When we were driving all over the world we saw some unusual animal crossing signs that were different from the typical signs for deer we see at home. As we bounced along some pretty rough roads we took these warnings seriously, can you imagine the damage an elephant will do to your car?
Camel crossing signs are common when driving the Arabian Desert in Jordan. Fortunately all the camels we saw were behind fences.
Who knew they had reindeer in Israel, but it sort of makes sense. This sign is unusual because it’s in three languages: Hebrew, Arabic and English.
In Dubai, horseback riding is a popular hobby among the Emirati. Apparently some of them break free now and then.
At the top of this post is a kangaroo crossing sign that is seen throughout Australia. You really have to take them seriously, particularly at dusk when the kangaroos go bounding across the road as if they are attracted to the car’s headlights and become “roo’d kill.” While the koala pictured above will do less damage, they are so cute that drivers really hope to avoid them.
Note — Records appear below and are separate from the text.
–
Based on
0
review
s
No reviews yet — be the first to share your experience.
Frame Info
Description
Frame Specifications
Drivers get two for one on this sign in the Australian Outback as they look out for cows and sheep.
We’re not sure why these birds in New Zealand couldn’t just fly across the road.
Elephants were a common sight in Namibia. But they lumber along so slowly we doubt they’d be much of a problem.
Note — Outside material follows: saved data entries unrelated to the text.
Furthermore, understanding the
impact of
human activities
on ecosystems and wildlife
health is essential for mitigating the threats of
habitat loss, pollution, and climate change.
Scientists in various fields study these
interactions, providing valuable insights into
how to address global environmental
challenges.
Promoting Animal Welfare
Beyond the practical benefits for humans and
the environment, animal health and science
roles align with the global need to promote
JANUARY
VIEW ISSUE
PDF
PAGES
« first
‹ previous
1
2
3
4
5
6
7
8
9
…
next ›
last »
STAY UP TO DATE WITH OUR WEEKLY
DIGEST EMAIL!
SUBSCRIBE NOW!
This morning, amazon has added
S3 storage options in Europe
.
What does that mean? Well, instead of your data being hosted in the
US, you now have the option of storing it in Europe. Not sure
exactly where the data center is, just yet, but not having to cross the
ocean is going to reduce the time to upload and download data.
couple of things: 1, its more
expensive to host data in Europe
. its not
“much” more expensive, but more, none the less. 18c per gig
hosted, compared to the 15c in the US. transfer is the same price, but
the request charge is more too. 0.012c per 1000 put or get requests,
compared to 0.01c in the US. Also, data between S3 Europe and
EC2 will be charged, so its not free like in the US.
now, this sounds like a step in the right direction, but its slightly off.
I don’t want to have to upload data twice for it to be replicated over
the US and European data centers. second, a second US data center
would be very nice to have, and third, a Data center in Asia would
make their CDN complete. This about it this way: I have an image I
We saw literally thousands of warthogs by the side of the road in Namibia. They are one of the funniest looking animals around. Smart too, unlike the kangaroos in Australia, we never saw a warthog crossing the road.
Meerkats, similar to prairie dogs, are all over Namibia. We stayed at one lodge wear a local meerkat was pretty tame and scurried around the restaurant.
A multi-purpose sign for zebras, warthogs and kudu on the Erongo Plain in Namibia.
Namibia is so sparsely populated we never saw a crossing sign for this rare animal.
Cattle crossing signs are fairly common around the world but we liked how they rakishly add horns in Spain. Ole!
Watch out speed racers for slow crossing turtles on Tybee Island in South Carolina.
Well in London this is called a zebra crossing so it fits here. Can you guess what Fab road this is?